Full method, numbers, and caveats: RESULTS · SKILLFORGE-RESULTS · COUNCIL-RESULTS. Small N — indicative, not statistical proof.
thin + sync model
The engine (rules + governance skills) ships inside the package. Your repo only holds:
- the adapters per agent (
CLAUDE.md,AGENTS.md,.github/copilot-instructions.md) — markedGENERATED, regenerable; - the engine's skills in the agent's native location (
.claude/skills/) where supported; - your project's durable state in
.spec/(manifest.yaml,learning/,skills/).
sync re-projects the adapters from the updated engine and never touches .spec/learning/ or .spec/skills/ — the knowledge you accumulate is yours.
your-repo/
├─ CLAUDE.md # GENERATED adapter (Claude Code)
├─ AGENTS.md # GENERATED adapter (Codex / generic)
├─ .github/copilot-instructions.md # GENERATED adapter (Copilot)
├─ .claude/skills/ # engine skills, in the agent's native location
└─ .spec/ # YOUR durable state (sync never touches)
├─ manifest.yaml
├─ learning/ # lessons, pitfalls, patterns, glossary, _pending/
└─ skills/ # skills generated by skill-forgeWorks with your agent (honest loss-model)
Full harness on Claude Code; on other agents it runs degraded-but-functional, with the gaps written down in the manifest's loss_report.

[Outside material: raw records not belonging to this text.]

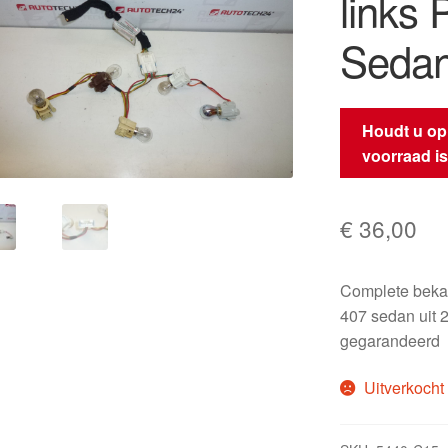
links
Seda
Houdt u op
voorraad i
€
36,00
Complete beka
407 sedan uit 2
gegarandeerd
Uitverkocht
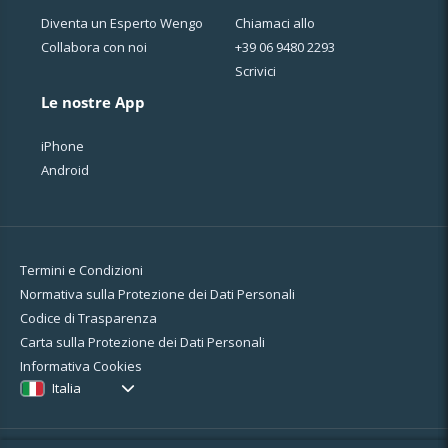
Diventa un Esperto Wengo
Chiamaci allo
Collabora con noi
+39 06 9480 2293
Scrivici
Le nostre App
iPhone
Android
Termini e Condizioni
Normativa sulla Protezione dei Dati Personali
Codice di Trasparenza
Carta sulla Protezione dei Dati Personali
Informativa Cookies
Italia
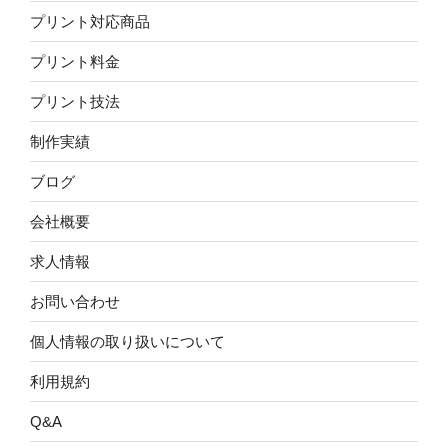
プリント対応商品
プリント料金
プリント技法
制作実績
ブログ
会社概要
求人情報
お問い合わせ
個人情報の取り扱いについて
利用規約
Q&A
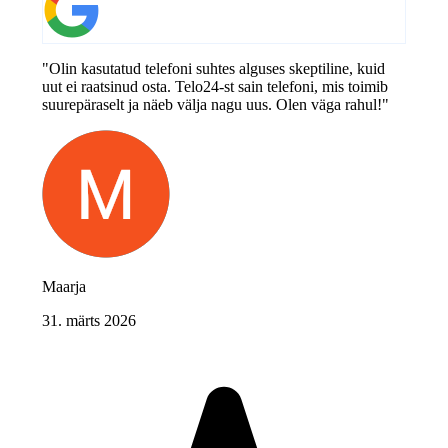
"Olin kasutatud telefoni suhtes alguses skeptiline, kuid
uut ei raatsinud osta. Telo24-st sain telefoni, mis toimib
suurepäraselt ja näeb välja nagu uus. Olen väga rahul!"
Maarja
31. märts 2026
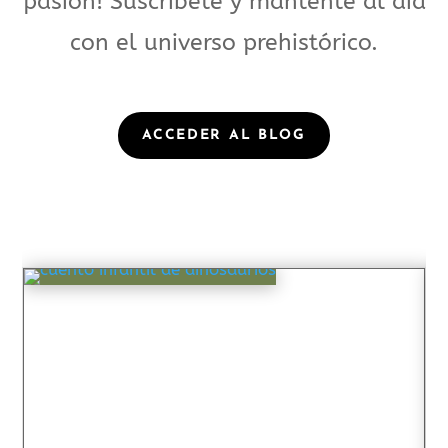
pasión! Suscríbete y mantente al día
con el universo prehistórico.
ACCEDER AL BLOG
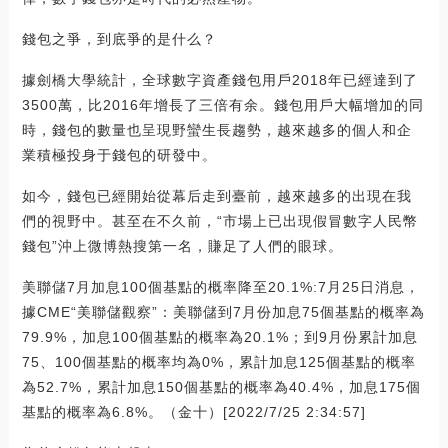
錢包之爭，到底爭的是什么？
據劍橋大學統計，全球數字資產錢包用戶2018年已經達到了
3500萬，比2016年增長了三倍有余。錢包用戶大幅增加的同
時，錢包的數量也呈現野蠻生長趨勢，越來越多的個人和企
業積極投身于錢包的研發中。
如今，錢包已經開始從幕后走到臺前，越來越多的出現在我
們的視野中。甚至在不久前，“市場上已出現假冒數字人民幣
錢包”沖上微博熱搜第一名，賺足了人們的眼球。
美聯儲7月加息100個基點的概率降至20.1%:7月25日消息，
據CME“美聯儲觀察”：美聯儲到7月份加息75個基點的概率為
79.9%，加息100個基點的概率為20.1%；到9月份累計加息
75、100個基點的概率均為0%，累計加息125個基點的概率
為52.7%，累計加息150個基點的概率為40.4%，加息175個
基點的概率為6.8%。（金十）[2022/7/25 2:34:57]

| capability | Claude Code | other agents |
|---|---|---|
| verification gate | Stop hook | git pre-commit / CI |
| durable learning | native skills + memory | .spec/learning/ |
| multi-agent (council) | native subagents | single-thread simulation |
| code graph | graphify CLI | graphify CLI |
Agent-specific enhancers (claude-mem, superpowers, rtk, graphify) are optional — never dependencies.
Status
v1 — init / sync (Claude Code / AGENTS.md / Copilot) + reproducible benchmark + landing page. See examples/hello-project/ for a scaffolded tree.
Roadmap — Cursor / Codex / Gemini adapters; auto-promotion of _pending → learning; proof on larger real repos (TS + tests, Python + mypy/pytest).